The Oklahoma House has passed legislation that would allow state gun owners to open carry without a permit or training. If the bill is signed into law, Oklahoma would become the 31st state to have such relaxed open carry laws.
House Bill 3098, unofficially dubbed the “constitutional open carry” measure, was introduced by Republican Rep. Jeff Coody of Grandfield. The state representative has called it “the ultimate freedom bill regarding open carry.”
On March 10, the Oklahoma House passed Bill 3098 by a vote of 73-15, despite a long and heated debate.
“The system we have in place works,” said Democratic State Rep. Jason Dunnington of Oklahoma City, according to KOCO. “It’s not broken.”
Republican Rep. John Bennett of Sallisaw argued that the bill reflected the Second Amendment, stating “it’s our God-given right to defend our self.”
The legislation would still require gun owners to obtain a permit in order to conceal carry. However, any Oklahoma resident over 21-years-old and without a felony record would be able to purchase and open carry a firearm without training.
“So you have situations where you have gun shows and they don’t do background checks, and now you have someone that could go to a gun show, buy a gun without a background check and openly carry it anywhere they wanted in Oklahoma,” Rep. Dunnington said, according to KFOR.
Opposing House lawmakers added that the legislation would financially cripple the Oklahoma State Bureau of Investigation (OSBI), a program that processes permits. This would lead to job losses.
OSBI spokesperson Jessica Brown issued a statement after the House’s decision.
“OSBI is a state agency and we will do what is the will of the state legislature, however we believe a more educated public is a better public no matter what education subject is,” Brown said.

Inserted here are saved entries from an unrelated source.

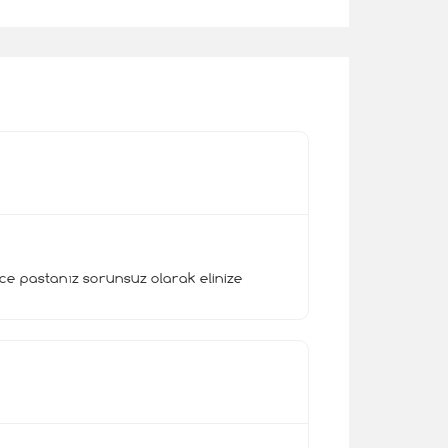
lece pastanız sorunsuz olarak elinize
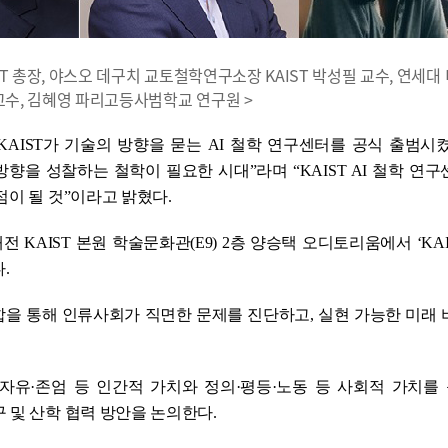
KAIST 총장, 야스오 데구치 교토철학연구소장 KAIST 박성필 교수, 연세
정 교수, 김혜영 파리고등사범학교 연구원 >
KAIST가 기술의 방향을 묻는 AI 철학 연구센터를 공식 출범시
방향을 성찰하는 철학이 필요한 시대”라며 “KAIST AI 철학 연
점이 될 것”이라고 밝혔다.
대전 KAIST 본원 학술문화관(E9) 2층 양승택 오디토리움에서 ‘KAI
.
융합을 통해 인류사회가 직면한 문제를 진단하고, 실현 가능한 미래
·자유·존엄 등 인간적 가치와 정의·평등·노동 등 사회적 가치를
 및 산학 협력 방안을 논의한다.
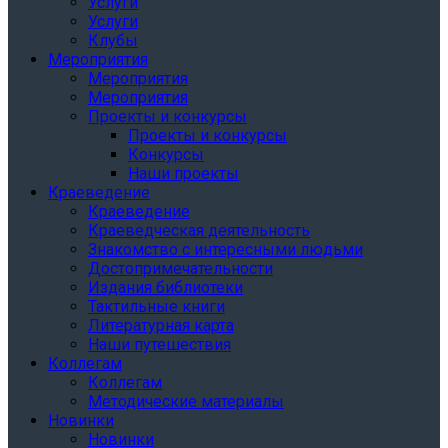
Услуги
Услуги
Клубы
Мероприятия
Мероприятия
Мероприятия
Проекты и конкурсы
Проекты и конкурсы
Конкурсы
Наши проекты
Краеведение
Краеведение
Краеведческая деятельность
Знакомство с интересными людьми
Достопримечательности
Издания библиотеки
Тактильные книги
Литературная карта
Наши путешествия
Коллегам
Коллегам
Методические материалы
Новинки
Новинки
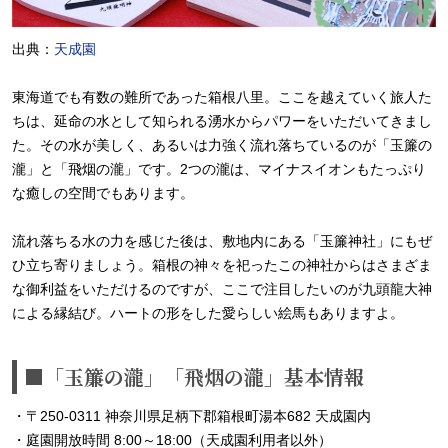
出典：
天成園
東海道でも有数の難所であった箱根八里。ここを越えていく旅人た
ちは、延命の水として知られる湧水からパワーをいただいてきまし
た。その水が美しく、あるいは力強く流れ落ちているのが「玉簾の
瀧」と「飛烟の瀧」です。2つの瀧は、マイナスイオンもたっぷり
な癒しの空間でもあります。
流れ落ちる水の力を感じた後は、敷地内にある「玉簾神社」にもぜ
ひ立ち寄りましょう。箱根の神々を祀ったこの神社からはさまざま
な御利益をいただけるのですが、ここで注目したいのが九頭龍大神
による縁結び。ハートの形をした愛らしい絵馬もありますよ。
■「玉簾の瀧」「飛烟の瀧」基本情報
・〒250-0311 神奈川県足柄下郡箱根町湯本682 天成園内
・庭園開放時間 8:00～18:00（天成園利用者以外）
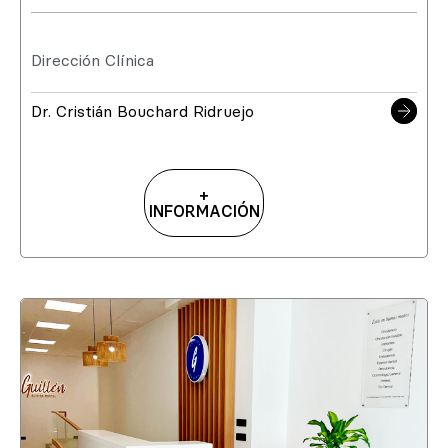
Dirección Clínica
Dr. Cristián Bouchard Ridruejo
+
INFORMACIÓN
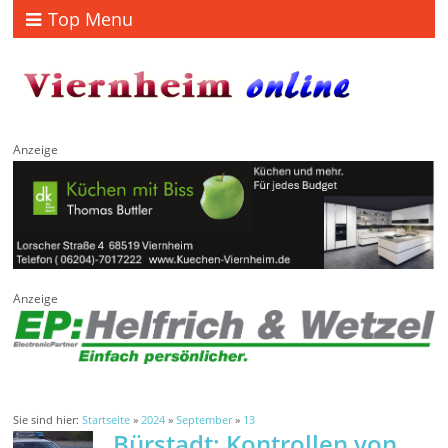
Top Menu
Anzeige
Anzeige
Sie sind hier:
Startseite
»
2024
»
September
»
13
Bürstadt: Kontrollen von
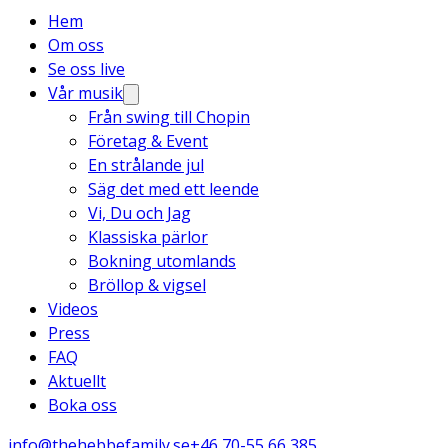
Hem
Om oss
Se oss live
Vår musik
Från swing till Chopin
Företag & Event
En strålande jul
Säg det med ett leende
Vi, Du och Jag
Klassiska pärlor
Bokning utomlands
Bröllop & vigsel
Videos
Press
FAQ
Aktuellt
Boka oss
info@thehebbefamily.se
+46 70-55 66 385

Coody had pitched his bill as reflecting a constitutional right.
“I don’t want anyone who can legally own a weapon, who can legally purchase a weapon to have to ask the government permission to carry that weapon off their property, in the open,” Coody said.
Oklahoma residents have given a mixed response to Coody’s legislation.
“I can’t believe this is even being considered,” Sabine Brown of Mothers Demand Action told KJRH. “This is a horrible and dangerous idea.”
Mark Middleton, a Tulsa resident, stated that he thought there was nothing controversial about the bill.
“As discussed, there’s plenty of other states around the nation that have open-carried without licensing,” Middleton said.
The Oklahoma Senate will vote on whether or not Bill 3098 reaches Republican Gov. Mary Fallin’s desk.